🤖 AI Summary
This work addresses the cross-modal generation problem of synthesizing 3D hand motions from natural language descriptions—encompassing hand shapes, spatial positions, and finger/arm dynamics. To overcome the scarcity of annotated text-motion pairs, we propose HandMDM, the first text-to-3D-hand-motion diffusion model. Our method leverages large-scale sign language videos and large language models, augmented with a sign-language attribute lexicon and motion script cues, to automatically generate high-quality pseudo-labeled text-motion data. We then train a text-conditioned diffusion model on this data. HandMDM achieves strong cross-domain generalization—uniquely supporting unseen sign classes, heterogeneous sign language systems, and non-sign gestures—while producing high-fidelity, temporally coherent 3D hand motions across diverse scenarios. To foster research in embodied interaction and sign language technology, we will publicly release the code, model, and dataset.
📝 Abstract
Our goal is to train a generative model of 3D hand motions, conditioned on natural language descriptions specifying motion characteristics such as handshapes, locations, finger/hand/arm movements.

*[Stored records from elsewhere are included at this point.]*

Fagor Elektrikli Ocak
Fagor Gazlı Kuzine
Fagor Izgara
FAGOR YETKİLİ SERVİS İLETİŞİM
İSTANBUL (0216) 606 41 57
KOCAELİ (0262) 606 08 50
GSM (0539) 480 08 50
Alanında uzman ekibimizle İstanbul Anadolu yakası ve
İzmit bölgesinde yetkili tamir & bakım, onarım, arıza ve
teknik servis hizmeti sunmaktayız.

To this end, we automatically build pairs of 3D hand motions and their associated textual labels with unprecedented scale. Specifically, we leverage a large-scale sign language video dataset, along with noisy pseudo-annotated sign categories, which we translate into hand motion descriptions via an LLM that utilizes a dictionary of sign attributes, as well as our complementary motion-script cues. This data enables training a text-conditioned hand motion diffusion model HandMDM, that is robust across domains such as unseen sign categories from the same sign language, but also signs from another sign language and non-sign hand movements. We contribute extensive experimental investigation of these scenarios and will make our trained models and data publicly available to support future research in this relatively new field.